Seeking to alter the course of the race, Sanders has shifted his message in recent weeks to focus more on electability. During a recent tour of eastern Iowa and campaign stops elsewhere, he has tried to make the case to voters that of all the Democratic hopefuls, he is the candidate most likely to prevail against President Donald Trump. He has also introduced a series of audacious policy proposals, including establishing a national rent control standard, eliminating existing medical debt and instituting a wealth tax that goes further than Warren’s plan.

Yet perhaps more than ever, Sanders is betting on the grassroots appeal that propelled his 2016 campaign, a factor that his campaign says polls often fail to capture.

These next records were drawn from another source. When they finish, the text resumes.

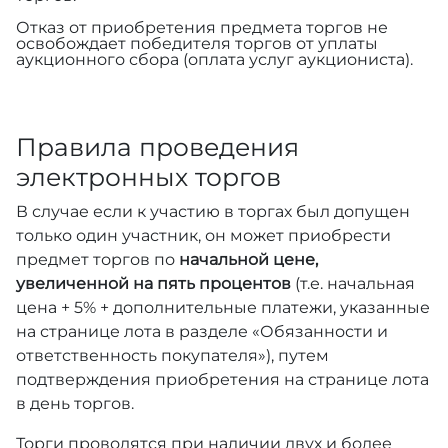
Отказ от приобретения предмета торгов не
освобождает победителя торгов от уплаты
аукционного сбора (оплата услуг аукциониста).
Правила проведения
электронных торгов
В случае если к участию в торгах был допущен
только один участник, он может приобрести
предмет торгов по
начальной цене,
увеличенной на пять процентов
(т.е. начальная
цена + 5% + дополнительные платежи, указанные
на странице лота в разделе «Обязанности и
ответственность покупателя»), путем
подтверждения приобретения на странице лота
в день торгов.
Торги проводятся при наличии двух и более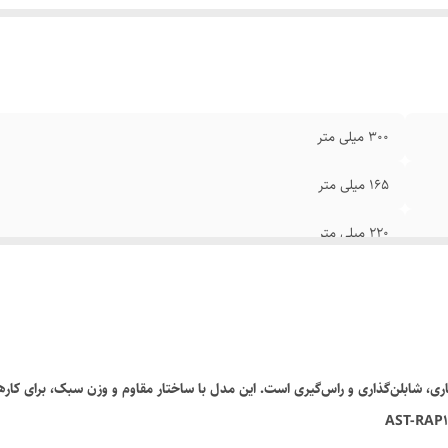
300 میلی متر
165 میلی متر
220 میلی متر
16 کیلوگرم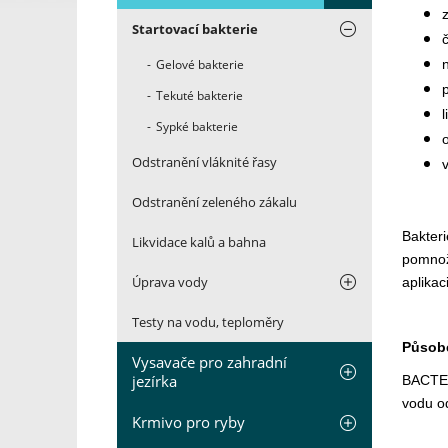
Startovací bakterie
Gelové bakterie
Tekuté bakterie
l
Sypké bakterie
Odstranění vláknité řasy
Odstranění zeleného zákalu
Bakteri
Likvidace kalů a bahna
pomnožu
Úprava vody
aplikac
Testy na vodu, teploměry
Působ
Vysavače pro zahradní
jezírka
BACTER 
vodu od
Krmivo pro ryby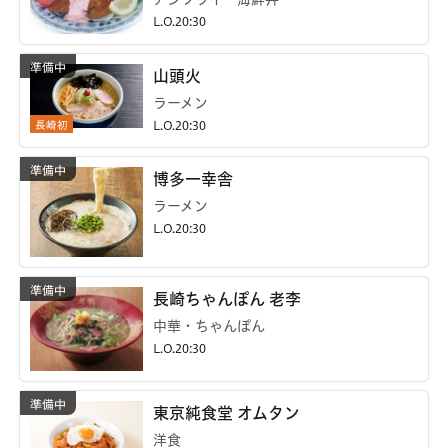
L.O.20:30
山頭火
ラーメン
長崎初
L.O.20:30
博多一幸舎
ラーメン
L.O.20:30
長崎ちゃんぽん 老李
中華・ちゃんぽん
L.O.20:30
東京純食堂 オムタン
洋食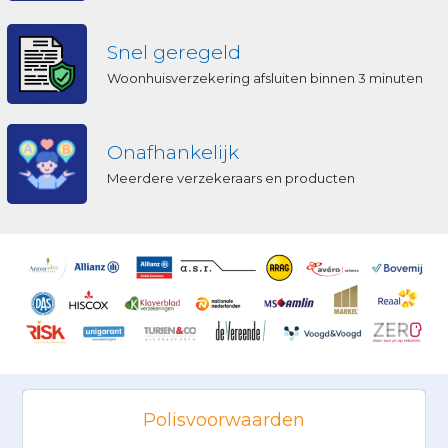
Snel geregeld
Woonhuisverzekering afsluiten binnen 3 minuten
Onafhankelijk
Meerdere verzekeraars en producten
Polisvoorwaarden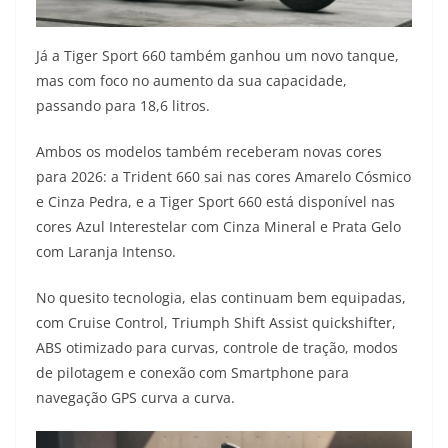
Já a Tiger Sport 660 também ganhou um novo tanque,
mas com foco no aumento da sua capacidade,
passando para 18,6 litros.
Ambos os modelos também receberam novas cores
para 2026: a Trident 660 sai nas cores Amarelo Cósmico
e Cinza Pedra, e a Tiger Sport 660 está disponível nas
cores Azul Interestelar com Cinza Mineral e Prata Gelo
com Laranja Intenso.
No quesito tecnologia, elas continuam bem equipadas,
com Cruise Control, Triumph Shift Assist quickshifter,
ABS otimizado para curvas, controle de tração, modos
de pilotagem e conexão com Smartphone para
navegação GPS curva a curva.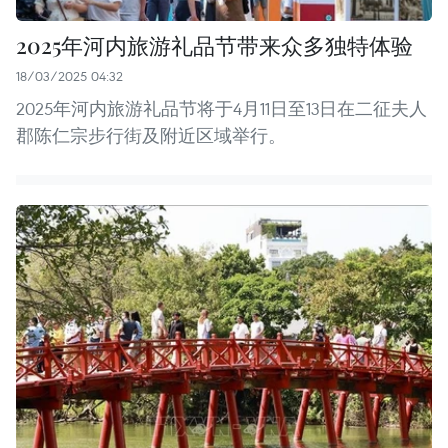
2025年河内旅游礼品节带来众多独特体验
18/03/2025 04:32
2025年河内旅游礼品节将于4月11日至13日在二征夫人
郡陈仁宗步行街及附近区域举行。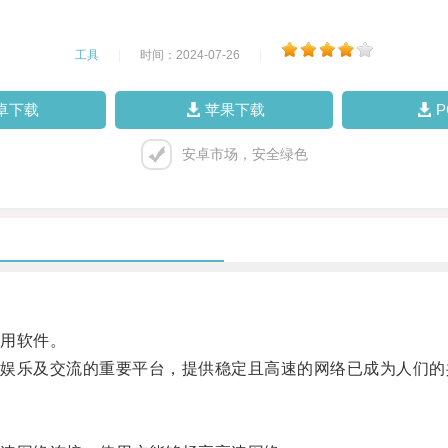
工具
|
时间：2024-07-26
|
卓下载
苹果下载
安卓市场，安全绿色
用软件。
乐及交流的重要平台，提供稳定且高速的网络已成为人们的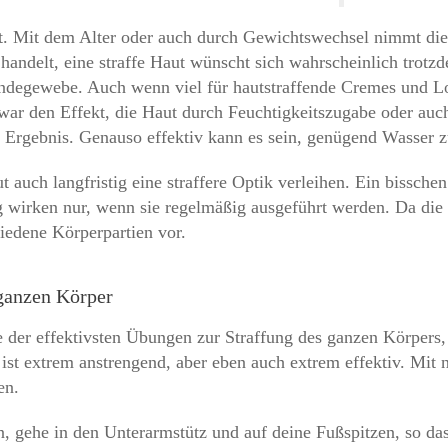
t. Mit dem Alter oder auch durch Gewichtswechsel nimmt die 
handelt, eine straffe Haut wünscht sich wahrscheinlich trotz
ndegewebe. Auch wenn viel für hautstraffende Cremes und Lo
zwar den Effekt, die Haut durch Feuchtigkeitszugabe oder auch
 Ergebnis. Genauso effektiv kann es sein, genügend Wasser zu
auch langfristig eine straffere Optik verleihen. Ein bissche
 wirken nur, wenn sie regelmäßig ausgeführt werden. Da die H
hiedene Körperpartien vor.
 ganzen Körper
e der effektivsten Übungen zur Straffung des ganzen Körpers,
g ist extrem anstrengend, aber eben auch extrem effektiv. Mit 
en.
gehe in den Unterarmstütz und auf deine Fußspitzen, so dass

Rather than relying on high-dollar fundraisers — events he categorically rejects — he instead hopes to energize enthusiastic supporters who can donate to him again and again. In a show of force last month, his campaign said it had logged contributions from more than 1 million individual donors. His campaign said the average donation for the quarter was $18.07.

His strategy means he does not have to worry about donors maxing out; his campaign said more than 99.9% can give again. But it also poses challenges: Though he has a loyal army of supporters and volunteers, many of them do not donate large amounts of money, meaning he must appeal to a huge pool of donors in order to keep pace with rivals like Buttigieg, who is willing to collect large sums of money on the traditional big donor fundraising circuit.